Work required: Bring together all lines of the material below that contain the string "estas".

Data provided:
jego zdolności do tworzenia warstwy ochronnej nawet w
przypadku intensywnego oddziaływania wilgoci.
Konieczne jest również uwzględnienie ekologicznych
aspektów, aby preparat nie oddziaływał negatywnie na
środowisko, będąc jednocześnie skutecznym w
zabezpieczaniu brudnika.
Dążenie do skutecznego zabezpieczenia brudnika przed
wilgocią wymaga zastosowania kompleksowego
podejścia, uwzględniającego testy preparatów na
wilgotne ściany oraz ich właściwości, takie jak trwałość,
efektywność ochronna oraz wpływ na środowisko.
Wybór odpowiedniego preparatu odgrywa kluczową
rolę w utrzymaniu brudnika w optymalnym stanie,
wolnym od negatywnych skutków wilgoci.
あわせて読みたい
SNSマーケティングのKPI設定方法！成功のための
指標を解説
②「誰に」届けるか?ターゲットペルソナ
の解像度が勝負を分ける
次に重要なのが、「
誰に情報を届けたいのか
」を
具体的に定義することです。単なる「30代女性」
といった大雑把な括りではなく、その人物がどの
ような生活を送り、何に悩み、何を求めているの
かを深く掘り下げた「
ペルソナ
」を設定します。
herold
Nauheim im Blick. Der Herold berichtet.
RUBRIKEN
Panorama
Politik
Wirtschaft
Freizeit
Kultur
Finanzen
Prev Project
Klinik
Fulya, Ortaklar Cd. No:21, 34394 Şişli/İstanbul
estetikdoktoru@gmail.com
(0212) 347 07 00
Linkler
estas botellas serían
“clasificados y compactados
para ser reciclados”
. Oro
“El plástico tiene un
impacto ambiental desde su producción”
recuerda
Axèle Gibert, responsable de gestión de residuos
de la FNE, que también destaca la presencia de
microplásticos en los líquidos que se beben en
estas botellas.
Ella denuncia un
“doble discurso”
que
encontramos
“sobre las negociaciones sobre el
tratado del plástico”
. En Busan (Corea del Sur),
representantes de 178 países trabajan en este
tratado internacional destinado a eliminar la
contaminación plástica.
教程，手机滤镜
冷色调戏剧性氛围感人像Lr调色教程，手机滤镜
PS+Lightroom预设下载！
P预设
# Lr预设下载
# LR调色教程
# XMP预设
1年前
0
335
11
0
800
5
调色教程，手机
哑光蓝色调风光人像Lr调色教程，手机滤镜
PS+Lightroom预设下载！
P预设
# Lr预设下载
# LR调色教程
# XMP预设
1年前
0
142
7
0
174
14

Expected answer:
estas botellas serían
estas botellas.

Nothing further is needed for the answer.